Atkinson has a long history of involvement in labour and GLBT issues. After graduating from Carleton University in 1991, he found himself in the middle of a recession, became a security guard and ended up both becoming part of the movement to unionize security guards for federal buildings and spending a long time on the picket lines.



The reason for his staying in Ottawa, rather than following the path of many of his classmates and moving home, was simple.



“I’ve been in Ottawa since 1986,” says Atkinson. “I fell in love with the city, and I’ve been here ever since.



“I was also in the process of coming out (in 1991), so moving back to rural southwestern Ontario wasn’t an option.”



Working with the union as a picketer and shop steward led to working in communications with the union when he graduated from the public relations program at Algonquin College in 1997. While at Algonquin, Atkinson founded Algonquin Pride, the first GLBT group on campus.



“By the time I got to Algonquin, I was out and had a boyfriend,” explains Atkinson.



“Compared to the presence at Carleton, we were invisible.
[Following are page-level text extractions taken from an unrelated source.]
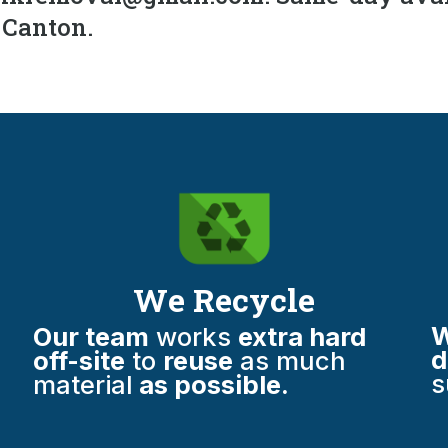
h Canton.
We Recycle
W
Our team
works
extra hard
d
off-site
to
reuse
as much
s
material
as possible.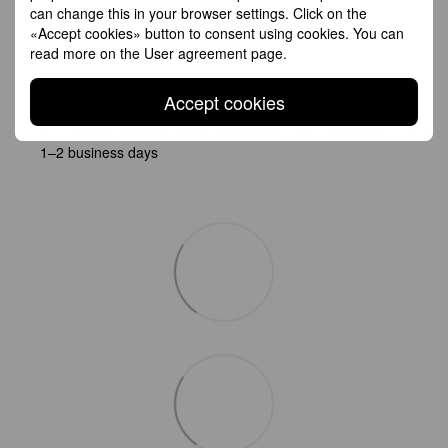
can change this in your browser settings. Click on the
Shipping
Payment
Guarantee
«Accept cookies» button to consent using cookies. You can
read more on the
User agreement page
.
All Standard Shipping orders are handled by GLS except
Accept cookies
Germany which is handled by DHL. 2–5 business days
All Express Shipping will be handled by DHL. Anywhere in EU:
1–2 business days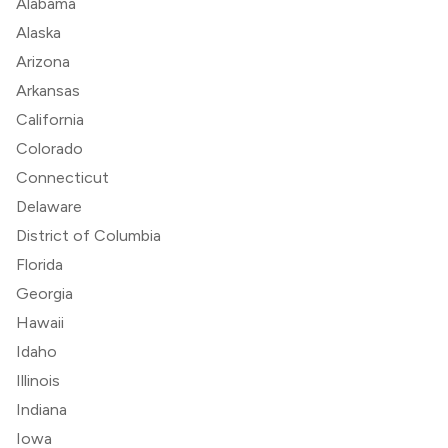
Alabama
Alaska
Arizona
Arkansas
California
Colorado
Connecticut
Delaware
District of Columbia
Florida
Georgia
Hawaii
Idaho
Illinois
Indiana
Iowa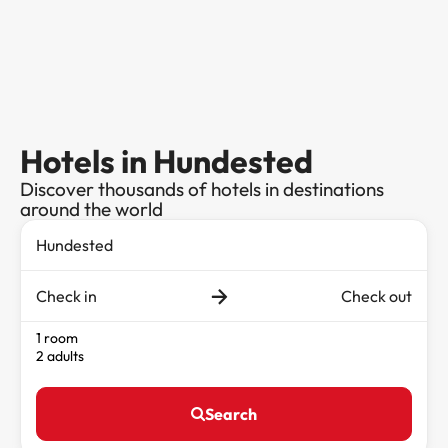
Hotels in Hundested
Discover thousands of hotels in destinations
around the world
Check in
Check out
1 room
2 adults
Search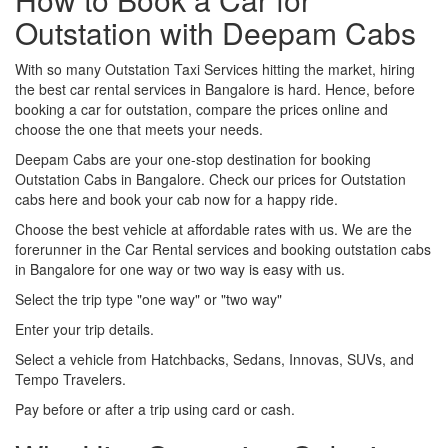
Outstation with Deepam Cabs
With so many Outstation Taxi Services hitting the market, hiring
the best car rental services in Bangalore is hard. Hence, before
booking a car for outstation, compare the prices online and
choose the one that meets your needs.
Deepam Cabs are your one-stop destination for booking
Outstation Cabs in Bangalore. Check our prices for Outstation
cabs here and book your cab now for a happy ride.
Choose the best vehicle at affordable rates with us. We are the
forerunner in the Car Rental services and booking outstation cabs
in Bangalore for one way or two way is easy with us.
Select the trip type "one way" or "two way"
Enter your trip details.
Select a vehicle from Hatchbacks, Sedans, Innovas, SUVs, and
Tempo Travelers.
Pay before or after a trip using card or cash.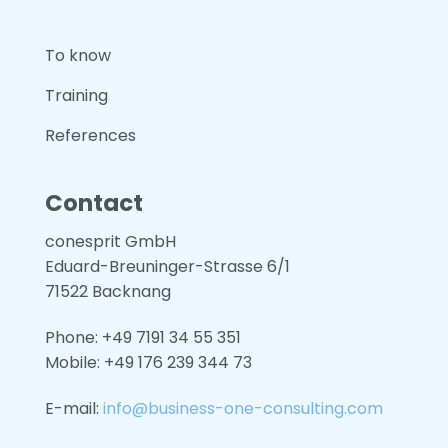
To know
Training
References
Contact
conesprit GmbH
Eduard-Breuninger-Strasse 6/1
71522 Backnang
Phone: +49 7191 34 55 351
Mobile: +49
176 239 344 73
E-mail:
info@business-one-consulting.com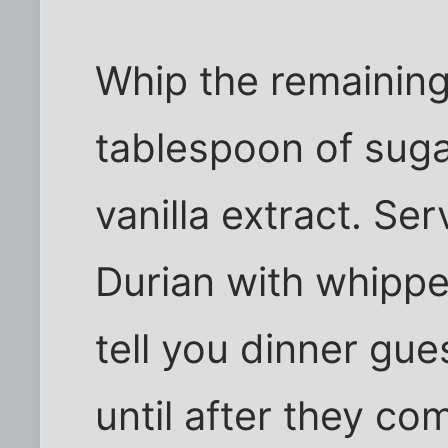
Whip the remaining
tablespoon of suga
vanilla extract. S
Durian with whippe
tell you dinner gue
until after they co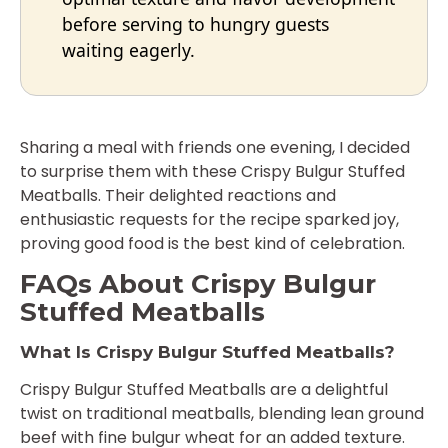
before serving to hungry guests
waiting eagerly.
Sharing a meal with friends one evening, I decided
to surprise them with these Crispy Bulgur Stuffed
Meatballs. Their delighted reactions and
enthusiastic requests for the recipe sparked joy,
proving good food is the best kind of celebration.
FAQs About Crispy Bulgur
Stuffed Meatballs
What Is Crispy Bulgur Stuffed Meatballs?
Crispy Bulgur Stuffed Meatballs are a delightful
twist on traditional meatballs, blending lean ground
beef with fine bulgur wheat for an added texture.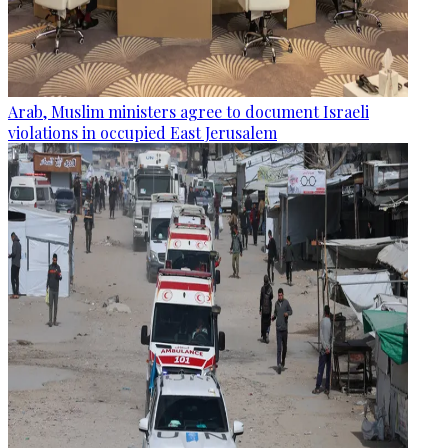
Arab, Muslim ministers agree to document Israeli
violations in occupied East Jerusalem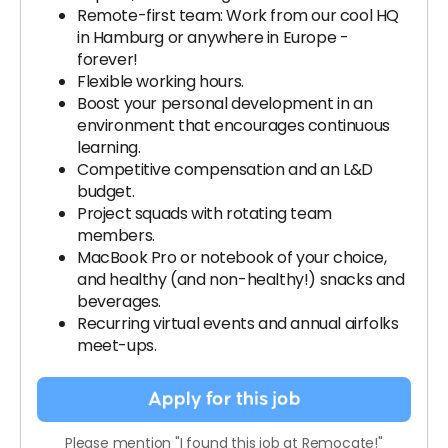
Remote-first team: Work from our cool HQ
in Hamburg or anywhere in Europe -
forever!
Flexible working hours.
Boost your personal development in an
environment that encourages continuous
learning.
Competitive compensation and an L&D
budget.
Project squads with rotating team
members.
MacBook Pro or notebook of your choice,
and healthy (and non-healthy!) snacks and
beverages.
Recurring virtual events and annual airfolks
meet-ups.
Apply for this job
Please mention "I found this job at Remocate!"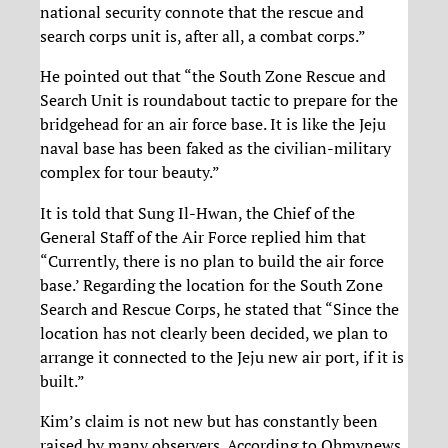
national security connote that the rescue and
search corps unit is, after all, a combat corps.”
He pointed out that “the South Zone Rescue and
Search Unit is roundabout tactic to prepare for the
bridgehead for an air force base. It is like the Jeju
naval base has been faked as the civilian-military
complex for tour beauty.”
It is told that Sung Il-Hwan, the Chief of the
General Staff of the Air Force replied him that
“Currently, there is no plan to build the air force
base.’ Regarding the location for the South Zone
Search and Rescue Corps, he stated that “Since the
location has not clearly been decided, we plan to
arrange it connected to the Jeju new air port, if it is
built.”
Kim’s claim is not new but has constantly been
raised by many observers. According to Ohmynews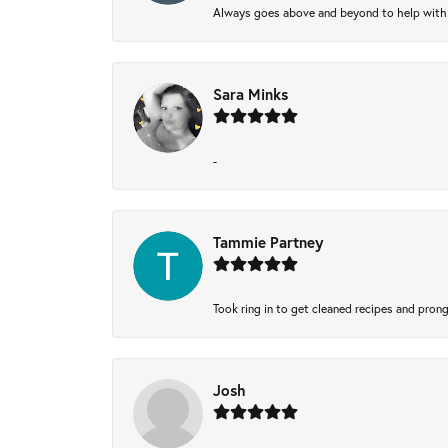
Always goes above and beyond to help with wh
Sara Minks
-
Tammie Partney
Took ring in to get cleaned recipes and pron
Josh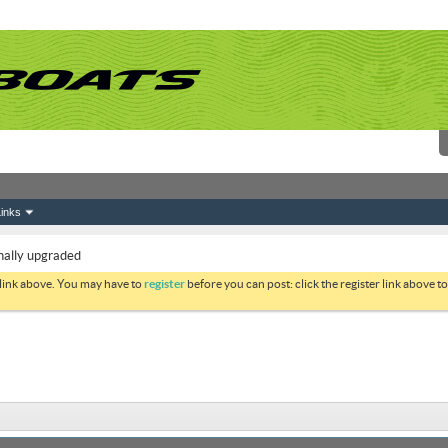
inks
nally upgraded
 link above. You may have to
register
before you can post: click the register link above 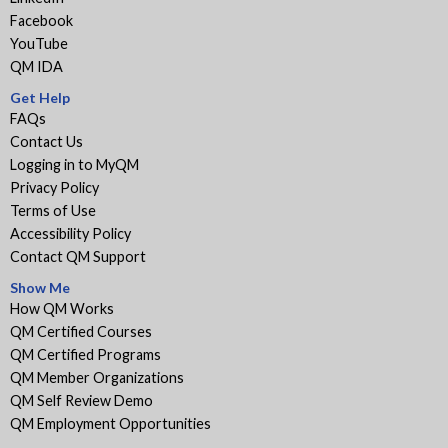
Facebook
YouTube
QM IDA
Get Help
FAQs
Contact Us
Logging in to MyQM
Privacy Policy
Terms of Use
Accessibility Policy
Contact QM Support
Show Me
How QM Works
QM Certified Courses
QM Certified Programs
QM Member Organizations
QM Self Review Demo
QM Employment Opportunities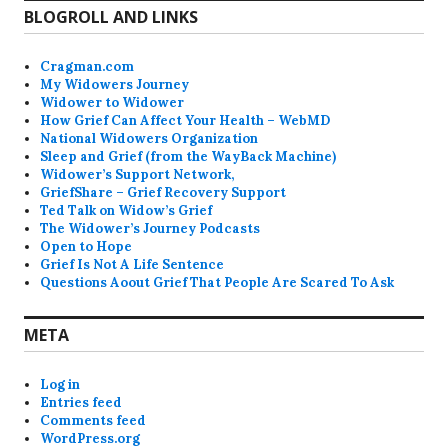
BLOGROLL AND LINKS
Cragman.com
My Widowers Journey
Widower to Widower
How Grief Can Affect Your Health – WebMD
National Widowers Organization
Sleep and Grief (from the WayBack Machine)
Widower’s Support Network,
GriefShare – Grief Recovery Support
Ted Talk on Widow’s Grief
The Widower’s Journey Podcasts
Open to Hope
Grief Is Not A Life Sentence
Questions Aoout Grief That People Are Scared To Ask
META
Log in
Entries feed
Comments feed
WordPress.org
You’d hear the comments in the hallways and the jokes.”



Atkinson’s experience in organization led him to establish the group.



“This was in 1995, when it became okay in the public eye to acknowledge homosexuality. It was an exercise to provide a space, organize activities, allow people to report incidents.”



He acknowledges that, as a public relations student, it was also an excellent publicity exercise.



“It was more social, in terms of needing a place to be. When I was there, harassment was never really a problem.”



Atkinson’s experience in the labour movement has provided him with an opportunity to work on queer issues, something that will help him as a candidate.



“I’ve been able to explore queer issues in the context of the labour movement,” says Atkinson.



“The movement is really on the cutting edge of a lot of issues, like people with AIDS and transgender people in the workplace.”



Atkinson is also chair of the NDP’s LGBT committee, which he says “is there to advise on issues and to keep in touch with activist groups across the country.”



Atkinson thinks that being an openly gay candidate will be an advantage in Ottawa Centre, an area that includes Ottawa’s gay village and neighbourhoods like Westboro and Hintonburg.



“I think Capital Xtra readers would like to know there is someone openly gay, who understands the issues and can face them head-on. It’s not a stretch for me to deal with gay and lesbian issues, because they’re my issues.”



Currently, there is one out MPP at Queen’s Park, Toronto Liberal George Smitherman. Atkinson jokes that “you can’t let George have the stage to himself.”



The NDP has had a rough ride in Ottawa Centre in the last decade, both at the federal and provincial levels. Atkinson says there has been a shift in perspective now, because of privatization, health care cutbacks and housing issues.



“Times have changed,” says Atkinson. “In 1995, we lost the seat to the Liberals. But now the leader of the Opposition is from here, and he has decided that the Tourism Minister’s Scotch drinking is more important than downtown housing rates.



“The other parties don’t think rent is an issue. Last year, we introduced legislation to freeze rent, which the Tories and Liberals both voted down.”



With the majority of Ottawa Centre’s residents being tenants, Atkinson says that supporting the NDP will be an attractive option.



It seems to be the case, he adds.



“I’ve been out knocking on doors in Westboro and Hintonburg, and people are very receptive.”



Outgoing city councillor Elisabeth Arnold, whose Somerset ward covers a large section of Ottawa Centre, agrees that the times may be changing.



“It feels like the political climate has been very right of center for the last decade or so, but I feel that pendulum swinging back.”



Arnold also feels that Atkinson will be able to make things happen.



“Jeff has done great work in the past, and I think he’ll do well for Ottawa Centre.”